The analysis found that there were 1.10 million active job postings in the week starting 3 August, up from 1.04 million in the previous week. However, this remains below the 1.35 million job postings active before lockdown in the first week of March.
Last week also saw the highest number of new job postings since lockdown began, with almost 126,000 adverts posted between 3-9 August. The previous high was the first week of June, with 112,000 new postings.
REC’s data found that the growth in job adverts spanned almost the entire country. While the largest weekly increase was in Redbridge & Waltham Forest (23.7%), four of the top ten hiring hotspots were in Northern Ireland: Derry City & Strabane (11.5%), Ards & North Down (11.0%), Fermanagh & Omagh (9.2%) and Causeway Coast & Glens (8.7%). Overall, Northern Ireland saw a weekly rise in job postings of 6.3%.
According to the REC, there were only five counties/unitary authorities where the number of job postings fell compared to the previous week with the biggest falls in Swindon (-11.5%) and North Ayrshire (-15.6%).
The data also showed there was a notable rise in job adverts for gardeners (24.8%). There have also been further increases in postings for construction workers (15.8%), painters and decorators (14.1%), bricklayers (13.3%) and LGV (large good vehicle) drivers (+14.0%). Demand has also increased for childminders (12.1%) and play workers (16.9%).
The REC added that with many people falling on hard times because of the pandemic, there has also been a rise in adverts for debt collectors (20.9%).

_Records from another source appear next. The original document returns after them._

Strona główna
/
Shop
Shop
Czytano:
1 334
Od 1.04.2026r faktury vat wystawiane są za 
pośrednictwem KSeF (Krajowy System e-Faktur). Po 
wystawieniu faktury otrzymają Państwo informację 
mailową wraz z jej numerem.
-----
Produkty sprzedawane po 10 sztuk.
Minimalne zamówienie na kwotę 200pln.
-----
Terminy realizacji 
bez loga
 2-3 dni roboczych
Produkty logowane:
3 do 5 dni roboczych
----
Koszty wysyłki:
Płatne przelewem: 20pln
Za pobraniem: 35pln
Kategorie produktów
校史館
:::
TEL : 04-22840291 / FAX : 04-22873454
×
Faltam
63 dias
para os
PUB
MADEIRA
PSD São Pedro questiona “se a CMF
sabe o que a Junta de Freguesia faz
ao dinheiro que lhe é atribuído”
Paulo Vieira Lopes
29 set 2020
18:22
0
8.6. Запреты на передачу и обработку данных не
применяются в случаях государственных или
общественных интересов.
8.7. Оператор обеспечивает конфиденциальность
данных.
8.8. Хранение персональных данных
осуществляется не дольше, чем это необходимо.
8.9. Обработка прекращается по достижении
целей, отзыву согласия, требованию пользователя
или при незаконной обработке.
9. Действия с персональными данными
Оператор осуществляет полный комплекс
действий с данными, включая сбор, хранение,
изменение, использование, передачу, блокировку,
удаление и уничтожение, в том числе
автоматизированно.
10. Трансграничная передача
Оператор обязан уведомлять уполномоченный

Neil Carberry, Chief Executive of the REC, said, “The latest economic data tell a stark story of the scale of the lockdown recession, but now it is all about how quickly we recover. Many firms will face cash struggles in September and October, so redundancies will be with us for months to come and unemployment will rise. But a recovery is underway, as today’s tracker data shows. Construction sites have re-opened, logistics companies are dealing with high demand, and with people spending more time at home, many have been looking to spruce up their house and gardens. The increase in adverts for childminders and playworkers is interesting and perhaps linked to more people returning to offices and workplaces in the near future.”

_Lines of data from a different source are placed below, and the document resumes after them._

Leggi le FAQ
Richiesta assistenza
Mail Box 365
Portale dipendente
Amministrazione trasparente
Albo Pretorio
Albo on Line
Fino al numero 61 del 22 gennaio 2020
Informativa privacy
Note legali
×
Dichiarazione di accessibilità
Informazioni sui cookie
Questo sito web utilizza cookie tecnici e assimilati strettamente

“It’s important to remember that we are not just passengers in all of this – we have tools available that can minimise the unemployment increase that is coming,” Carberry added. “Absent a major second wave of the virus, the government needs to make sure all its actions boost the recovery rather than put the brakes on. Supporting retention and hiring by lowering employers’ National Insurance would be a good start. There should also be a greater sense of urgency on things like the private sector job search support scheme announced by the Chancellor in July. And of course we need skills reform and a Brexit deal that helps firms to trade freely with Europe.”
REC’s vacancy data compares to Broadbean Technology’s job vacancy data which showed a 14% week on week increase at the beginning of August.